それは、自信を失い始めた時に、第2・第3の自信を補強するために、あることに「はまり」、それが結果的にさらに自信を失わせるというサイクルに陥ってしまうことです。

 第2の自信を補強するために、身体的能力の回復を感じられるような課題、例えば筋トレやダイエットを始めます。若さを取り戻そうと、恋愛や美容系にはまる人もいます。エネルギーが低下してうつになっている自衛官が、自信を回復しようとして筋トレに励む。当然、疲れが増して、うつが悪化します。

 清原の金髪・ピアスや入れ墨も、格闘家を目指そうとしたのも、そうした現象のひとつだったと思われます。周囲はその異様な雰囲気に次第に距離を取ります(第3の自信の低下)。そしてそれでも自信を回復できなかった彼が最終的に陥ったのが薬物でした。覚せい剤は、身体の疲れを吹っ飛ばし、若さを感じられます。まさに「第2の自信」を速攻で回復させてくれるのです。

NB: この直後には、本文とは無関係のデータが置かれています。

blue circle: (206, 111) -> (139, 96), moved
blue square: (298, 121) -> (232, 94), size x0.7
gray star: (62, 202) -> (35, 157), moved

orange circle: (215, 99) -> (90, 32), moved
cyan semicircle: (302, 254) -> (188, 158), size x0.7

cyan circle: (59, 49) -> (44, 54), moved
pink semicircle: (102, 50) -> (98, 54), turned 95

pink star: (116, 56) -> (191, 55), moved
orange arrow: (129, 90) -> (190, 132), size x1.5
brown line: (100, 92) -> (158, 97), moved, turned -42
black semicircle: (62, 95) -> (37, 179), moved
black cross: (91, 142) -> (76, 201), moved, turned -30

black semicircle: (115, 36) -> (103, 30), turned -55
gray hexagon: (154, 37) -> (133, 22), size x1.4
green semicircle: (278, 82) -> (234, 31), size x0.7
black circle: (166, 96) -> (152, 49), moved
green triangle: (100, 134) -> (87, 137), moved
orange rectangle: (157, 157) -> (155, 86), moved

 ところが、その効果が切れたとき、ものすごい脱力感とともに「自分の力ではなかった」ということをより強烈に感じてしまいます。するとその苦しさを断ち切るために、また薬物を続けるという悪循環に陥り、「やめようと思うのにやめられない状態」になるのです。これは、「自分の身体をコントロールできない」という、強烈な第2の自信の低下につながります。

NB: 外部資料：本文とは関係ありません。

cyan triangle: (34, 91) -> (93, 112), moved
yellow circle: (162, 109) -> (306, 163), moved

 最終的に清原は、薬物の苦しさと、生きていく自信の喪失に苦しんでいたのでしょう。それはまさに、死ぬほどつらい体験だったろうと私は想像します。

 清原のようないわゆる成功者でも、社会での成果を失い始めると、人は無意識のうちに、身体を補強し、愛を求めるようになります。それが極端になると思わぬ挫折につながります。そうならないためにも、社会での成功だけでなく、ほかの自信も意識したバランスのいい生き方を送りたいものです。